For all the whiz-bang out there, I would enter most of the data into either an excel sheet or maybe a mySQL database. This will keep your data clean, and clean data can be exported and imported to whatever fancy application all day long. That means your data doesn't get stuck in somebody else's platform

As for those fancy things that are in the "free" category...
1. SalesForce is a CRM that some educational places can use for free.
2. Also you may be surprised how easy it is to make dynamic visualizations within excel. Start here:
3. Google's Fusion Tables might have something for you, too.
posted by jander03 at 11:33 AM on June 6, 2011

Microsoft ACCESS, multiple linked tables. Use forms to make the input interface easier to work with.

Excel just isn't good for looking at relational data.
posted by vitabellosi at 11:50 AM on June 6, 2011

Sorry---there are a lot of how to videos online for learning ACCESS
posted by vitabellosi at 11:52 AM on June 6, 2011

Best answer: You have lots of CAQDAS options. My favorite is ATLAS/ti, and while it's designed with grounded theory in mind, it works well for a variety of qualitative data analytical approaches.
posted by yellowcandy at 12:14 PM on June 6, 2011

ATLAS/ti is also good.
posted by k8t at 12:15 PM on June 6, 2011

Best answer: In my experience there are just not great tools out there. I've tried ATLAS/ti (like 7 years ago - it may have improved) and it was quite a bear. Also, windows-only if that matters to you. For my most recent project I tried Dedoose and it was also pretty awful. Cheaper than ATLAS for sure, but not really any better for my purposes. Doesn't have any network viz stuff like you're looking for.

In the end, I think the nature of qualitative data is that it's quite context dependent and attempts to abstract research processes around it are really difficult. Coding is probably the most universal and easily-abstracted and implemented approach to interview data, and any tool that does that will get you part of the way there. But this kind of rich visualization + social network tool sounds pretty custom to me.

I've never been able to really makes heads or tail of Tinderbox, but it's got maybe a framework for you to start with. I'm not sure how to build a workflow around it, but its fans (and they are relatively few, but rabid) claim it's great for this sort of thing. I got a copy ages ago and just couldn't work it into my life in a way that was effective.

The other thing about tools is that they can sometimes railroad you into a certain way of thinking about what you're doing that can be detrimental. It might be worth starting out with a non-tool approach and just do it by hand. Buy (or make, if you're trying to save money) a huge whiteboard that you can have on site with you where you can draw these diagrams out at night when you're reflecting on the day.

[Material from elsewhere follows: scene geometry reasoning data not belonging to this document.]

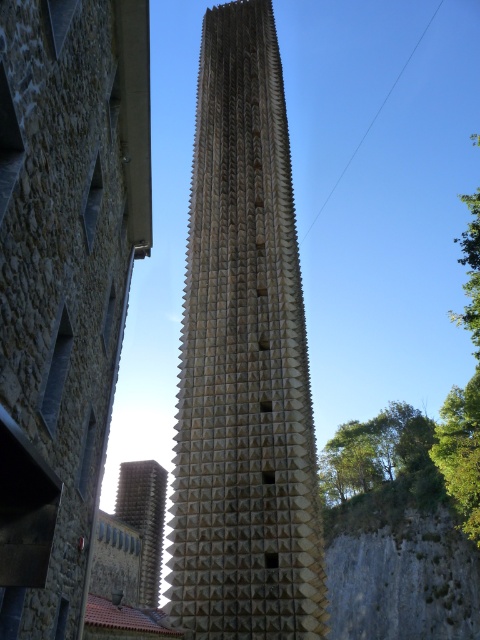 Question: Which object appears farthest from the camera in this image?

Choices:
 (A) golden textured spire at center
 (B) sandy beige textured tower at center

Answer: (A)

Question: Is sandy beige textured tower at center below golden textured spire at center?

Choices:
 (A) yes
 (B) no

Answer: (B)

Question: Is sandy beige textured tower at center smaller than golden textured spire at center?

Choices:
 (A) yes
 (B) no

Answer: (B)

Question: Can you confirm if sandy beige textured tower at center is bigger than golden textured spire at center?

Choices:
 (A) yes
 (B) no

Answer: (A)

Question: Which point is farther to the camera?

Choices:
 (A) sandy beige textured tower at center
 (B) golden textured spire at center

Answer: (B)

Question: Which point is closer to the camera?

Choices:
 (A) (288, 515)
 (B) (141, 493)

Answer: (A) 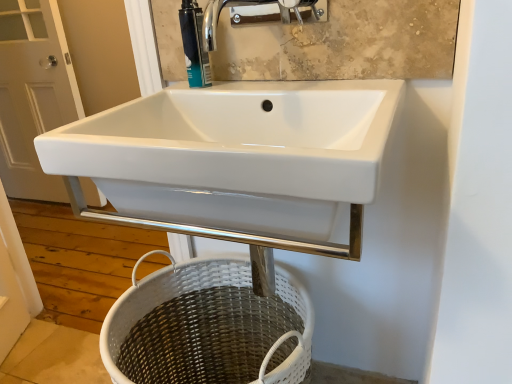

The process of producing and editing and re-drawing it might itself be helpful. Plus, doing stuff by hand gives you so much more expressive power. You don't have to a priori setup a taxonomy of potential relationship types or anything, you can just do it on the fly with different color markers or whatever. Maybe later on in the process you want to formalize and look closer at database tools, but early on I think it might be useful to stay low tech. There may be some other analytical frame entirely that turns out to be more valuable than a social network view, who knows.
posted by heresiarch at 12:38 PM on June 6, 2011

Response by poster: Thank you everyone - while I wish there was a magical program that fit my needs perfectly, at least I know that I'm not just failing to find it. I'll give Access a try, and look into Atlas.ti.

Heresiarch, thanks for the methodological cautioning - I don't want to grab the bull by the horns and find out that it's the wrong bull or the wrong horns.